One 2017 case involved a man pounding on the door of his estranged wife's home with a metal pole, screaming for her to let him in. It was witnessed by a neighbor and was a violation of a protection order.
The woman told police her husband had sent her death threats through email and in the past had beaten her to the point of broken teeth, a broken arm and a shattered tailbone, receiving documented medical treatment for each.
She told police her husband had access to firearms and once attempted to strangle her. She had called police in the past but did not report the abuse for fear the violence would worsen.
The man was convicted of contempt of court for violating the protection order, and his misdemeanor domestic assault charge was dismissed. He was placed on unsupervised probation and was not sent to the batterer's program.
Asmus, who didn't prosecute that case, declined to discuss the reason behind that outcome, and the outcome of the Korby case, citing victim privacy. She said the office recognizes victims aren't always satisfied with outcomes.
Prosecutors talk to witnesses, study evidence and look into criminal and relationship histories. Dealing largely with first-time offenders, they consider consequences to jobs, housing, custody of children and even the ability to hunt.
"It does not help the situation if we force somebody - maybe they have a child together, are married - if we force the offender to lose his job and his house," Johnson said.
Johnson says his office needs a higher burden of proof than police, and sometimes there isn't enough evidence, or a victim willing to testify. The four-person office juggled 35,000 cases from 2015-17, of which roughly 500 were for domestic assault.
Asmus said crimes that have victims are prioritized.
"We want the public to know we are carefully considering every case," she said.
Hannah Wojtowicz helped Korby in the early morning hours after the incident, photographing her injuries and encouraging her to call police. A victim of domestic violence, Wojtowicz said staying silent would only make things worse.
But the legal outcome wasn't enough, Wojtowicz said, because the ex-boyfriend wasn't being monitored.
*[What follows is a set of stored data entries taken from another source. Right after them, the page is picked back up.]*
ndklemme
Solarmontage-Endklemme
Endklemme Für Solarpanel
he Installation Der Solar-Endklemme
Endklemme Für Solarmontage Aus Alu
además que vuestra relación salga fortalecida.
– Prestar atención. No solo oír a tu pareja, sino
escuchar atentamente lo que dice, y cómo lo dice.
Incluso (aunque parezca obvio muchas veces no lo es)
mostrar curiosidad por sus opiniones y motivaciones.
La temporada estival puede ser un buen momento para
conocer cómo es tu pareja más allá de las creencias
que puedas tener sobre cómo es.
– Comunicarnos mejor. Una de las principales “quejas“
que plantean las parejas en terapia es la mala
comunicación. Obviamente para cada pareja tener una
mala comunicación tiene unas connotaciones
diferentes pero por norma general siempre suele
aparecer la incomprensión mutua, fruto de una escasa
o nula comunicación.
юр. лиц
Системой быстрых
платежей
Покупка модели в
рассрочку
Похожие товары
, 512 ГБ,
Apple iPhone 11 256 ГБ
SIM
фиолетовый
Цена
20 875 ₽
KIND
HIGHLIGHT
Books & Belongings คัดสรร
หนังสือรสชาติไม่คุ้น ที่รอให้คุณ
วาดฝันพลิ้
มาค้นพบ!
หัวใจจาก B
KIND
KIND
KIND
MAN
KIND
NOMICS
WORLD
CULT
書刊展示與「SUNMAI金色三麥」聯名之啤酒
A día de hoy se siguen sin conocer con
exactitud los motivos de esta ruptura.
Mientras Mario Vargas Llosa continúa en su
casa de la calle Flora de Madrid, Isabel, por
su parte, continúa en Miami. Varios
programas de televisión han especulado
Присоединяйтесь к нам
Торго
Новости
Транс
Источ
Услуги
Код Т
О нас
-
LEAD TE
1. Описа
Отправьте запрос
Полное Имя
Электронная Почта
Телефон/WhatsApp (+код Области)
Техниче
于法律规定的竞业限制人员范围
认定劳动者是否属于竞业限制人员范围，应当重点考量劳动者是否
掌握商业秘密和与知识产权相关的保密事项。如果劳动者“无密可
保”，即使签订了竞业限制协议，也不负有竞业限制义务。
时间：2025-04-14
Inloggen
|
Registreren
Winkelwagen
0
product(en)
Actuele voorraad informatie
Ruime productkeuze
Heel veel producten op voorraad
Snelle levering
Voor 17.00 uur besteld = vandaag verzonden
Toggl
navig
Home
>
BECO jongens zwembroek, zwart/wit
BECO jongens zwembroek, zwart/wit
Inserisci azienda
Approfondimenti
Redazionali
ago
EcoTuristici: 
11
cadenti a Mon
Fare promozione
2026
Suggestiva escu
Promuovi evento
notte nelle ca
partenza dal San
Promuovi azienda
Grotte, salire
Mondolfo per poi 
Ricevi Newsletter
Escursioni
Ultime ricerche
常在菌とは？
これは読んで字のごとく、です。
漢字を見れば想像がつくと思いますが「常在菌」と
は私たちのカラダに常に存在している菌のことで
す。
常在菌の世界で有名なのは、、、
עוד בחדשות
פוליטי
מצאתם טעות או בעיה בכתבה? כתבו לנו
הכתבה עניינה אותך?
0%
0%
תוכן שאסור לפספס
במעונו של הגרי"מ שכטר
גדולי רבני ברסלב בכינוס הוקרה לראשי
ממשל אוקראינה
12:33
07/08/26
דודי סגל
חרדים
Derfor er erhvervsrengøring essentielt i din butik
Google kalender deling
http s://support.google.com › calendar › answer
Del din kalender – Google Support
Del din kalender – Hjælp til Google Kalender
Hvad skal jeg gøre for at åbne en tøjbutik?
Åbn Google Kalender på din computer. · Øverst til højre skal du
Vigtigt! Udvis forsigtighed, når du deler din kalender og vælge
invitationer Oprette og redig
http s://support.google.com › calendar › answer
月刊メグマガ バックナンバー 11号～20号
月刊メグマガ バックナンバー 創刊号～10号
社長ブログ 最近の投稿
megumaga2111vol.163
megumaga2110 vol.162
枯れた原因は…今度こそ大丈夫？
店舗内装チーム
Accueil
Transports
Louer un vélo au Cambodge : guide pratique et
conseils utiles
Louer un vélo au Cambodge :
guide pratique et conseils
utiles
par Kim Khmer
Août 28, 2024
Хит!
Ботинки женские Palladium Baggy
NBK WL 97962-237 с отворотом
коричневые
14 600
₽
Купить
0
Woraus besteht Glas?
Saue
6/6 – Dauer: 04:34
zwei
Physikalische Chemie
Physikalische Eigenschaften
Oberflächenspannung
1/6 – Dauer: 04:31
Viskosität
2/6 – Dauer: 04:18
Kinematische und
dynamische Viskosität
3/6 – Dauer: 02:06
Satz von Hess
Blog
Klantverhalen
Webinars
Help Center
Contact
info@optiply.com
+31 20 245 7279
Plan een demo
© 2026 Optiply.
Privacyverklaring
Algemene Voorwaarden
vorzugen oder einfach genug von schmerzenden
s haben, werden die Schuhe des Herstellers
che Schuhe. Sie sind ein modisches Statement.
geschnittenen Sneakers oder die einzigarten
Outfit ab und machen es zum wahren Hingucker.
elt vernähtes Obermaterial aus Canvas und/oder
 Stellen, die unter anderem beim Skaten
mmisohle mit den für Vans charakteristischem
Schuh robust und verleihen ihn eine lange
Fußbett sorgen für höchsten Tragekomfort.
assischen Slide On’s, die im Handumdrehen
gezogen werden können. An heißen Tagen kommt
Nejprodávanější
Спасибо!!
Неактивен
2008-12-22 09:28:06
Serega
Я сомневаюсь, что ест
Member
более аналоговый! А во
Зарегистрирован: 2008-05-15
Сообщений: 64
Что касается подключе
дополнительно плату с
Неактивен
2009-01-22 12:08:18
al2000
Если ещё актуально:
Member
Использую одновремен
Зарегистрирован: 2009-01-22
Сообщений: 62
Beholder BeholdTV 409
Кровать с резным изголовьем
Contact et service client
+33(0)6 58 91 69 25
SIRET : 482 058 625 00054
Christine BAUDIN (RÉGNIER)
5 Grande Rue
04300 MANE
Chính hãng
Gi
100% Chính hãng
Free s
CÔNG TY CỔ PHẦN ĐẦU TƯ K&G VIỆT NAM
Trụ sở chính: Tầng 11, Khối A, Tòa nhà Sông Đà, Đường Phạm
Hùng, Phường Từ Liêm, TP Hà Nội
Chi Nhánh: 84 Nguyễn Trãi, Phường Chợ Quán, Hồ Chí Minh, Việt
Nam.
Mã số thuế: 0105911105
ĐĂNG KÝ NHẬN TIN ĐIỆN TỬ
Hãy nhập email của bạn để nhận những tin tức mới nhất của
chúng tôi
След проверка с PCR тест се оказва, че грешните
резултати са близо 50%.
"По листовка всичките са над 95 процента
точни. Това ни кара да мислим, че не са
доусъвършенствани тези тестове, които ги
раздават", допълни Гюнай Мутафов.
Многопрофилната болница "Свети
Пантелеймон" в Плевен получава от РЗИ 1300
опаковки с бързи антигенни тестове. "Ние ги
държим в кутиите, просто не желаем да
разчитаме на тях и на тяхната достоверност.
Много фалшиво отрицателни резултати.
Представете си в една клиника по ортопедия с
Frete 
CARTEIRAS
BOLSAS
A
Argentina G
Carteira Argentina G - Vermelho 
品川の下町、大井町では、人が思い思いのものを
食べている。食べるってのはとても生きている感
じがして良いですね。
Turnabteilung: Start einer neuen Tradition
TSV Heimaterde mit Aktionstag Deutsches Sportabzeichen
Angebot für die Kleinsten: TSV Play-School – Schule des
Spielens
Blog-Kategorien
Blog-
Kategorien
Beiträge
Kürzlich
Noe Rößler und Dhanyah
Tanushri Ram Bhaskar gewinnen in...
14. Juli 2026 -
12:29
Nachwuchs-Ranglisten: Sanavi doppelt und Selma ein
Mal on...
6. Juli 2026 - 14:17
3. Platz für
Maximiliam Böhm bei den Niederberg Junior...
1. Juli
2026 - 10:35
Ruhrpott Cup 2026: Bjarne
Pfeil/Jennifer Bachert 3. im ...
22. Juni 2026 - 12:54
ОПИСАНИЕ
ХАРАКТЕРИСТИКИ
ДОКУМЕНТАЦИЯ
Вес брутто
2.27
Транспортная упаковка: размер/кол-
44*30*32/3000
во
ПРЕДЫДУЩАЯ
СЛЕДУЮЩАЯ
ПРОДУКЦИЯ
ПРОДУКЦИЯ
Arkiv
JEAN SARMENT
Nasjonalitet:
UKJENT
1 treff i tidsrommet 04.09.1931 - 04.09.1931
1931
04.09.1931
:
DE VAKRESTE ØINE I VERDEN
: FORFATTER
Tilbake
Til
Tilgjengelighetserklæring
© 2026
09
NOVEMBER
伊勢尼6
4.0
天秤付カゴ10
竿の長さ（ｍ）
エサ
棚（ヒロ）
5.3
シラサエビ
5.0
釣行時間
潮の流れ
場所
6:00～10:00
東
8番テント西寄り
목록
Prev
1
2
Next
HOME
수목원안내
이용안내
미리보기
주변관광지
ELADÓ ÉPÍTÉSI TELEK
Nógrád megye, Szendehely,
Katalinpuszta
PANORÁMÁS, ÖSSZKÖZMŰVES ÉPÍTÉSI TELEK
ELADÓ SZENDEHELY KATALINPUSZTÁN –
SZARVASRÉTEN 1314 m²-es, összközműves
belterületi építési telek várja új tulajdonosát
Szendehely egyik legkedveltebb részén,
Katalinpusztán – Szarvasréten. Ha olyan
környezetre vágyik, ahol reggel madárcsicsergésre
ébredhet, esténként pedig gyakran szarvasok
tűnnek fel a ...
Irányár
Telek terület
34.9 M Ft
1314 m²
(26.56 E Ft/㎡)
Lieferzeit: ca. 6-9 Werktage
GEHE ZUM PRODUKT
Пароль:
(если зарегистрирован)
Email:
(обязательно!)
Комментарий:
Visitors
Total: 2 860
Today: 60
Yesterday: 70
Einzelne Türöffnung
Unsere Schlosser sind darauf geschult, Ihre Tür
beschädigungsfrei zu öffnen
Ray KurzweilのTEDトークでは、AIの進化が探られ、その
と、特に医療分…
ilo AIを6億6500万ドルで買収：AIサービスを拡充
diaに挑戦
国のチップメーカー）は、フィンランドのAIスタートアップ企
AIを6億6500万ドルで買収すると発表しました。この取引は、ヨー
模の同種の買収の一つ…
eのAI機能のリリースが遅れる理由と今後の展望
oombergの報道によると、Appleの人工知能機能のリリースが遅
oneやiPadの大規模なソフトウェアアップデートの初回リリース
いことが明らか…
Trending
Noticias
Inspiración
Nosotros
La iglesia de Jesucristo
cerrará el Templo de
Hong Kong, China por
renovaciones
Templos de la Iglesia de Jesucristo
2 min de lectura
"They could have done more," Korby said.
Her ex-boyfriend, who the News Tribune isn't naming because he wasn't convicted, isn't happy with the outcome either. He disputes much of Korby's story.
"Yes, I was angry. I wasn't screaming and yelling ... I said, 'Just get out of here,'" he said. "She said I pushed her down a flight of stairs. That's my back steps ... I went to go open the door and she got aggressive and got mad at me. Just leave."
He doesn't think he should have been arrested.
"All it took was bruises. That's all it took," he said. "How can you prove where they come from?"
He said he didn't take the matter further in court because the system is "skewed toward the female side for sure." He added he didn't agree with being sent to the batterer's program, but he felt that his input "could help someone else."
Korby and her ex-boyfriend attend the same college, and the protection order doesn't extend to campus. That's caused panic attacks, Korby said. She's failed classes. She still flinches when approached from behind. She was notified after he completed the abuse intervention program, but will never know if it made a difference, she said.
"It's over and done with and I can move on with my life," she said. "But I still worry."
Editor's note: The News Tribune typically does not identify victims of domestic violence, but Korby agreed to be interviewed to help shed light on a topic often misunderstood by the public.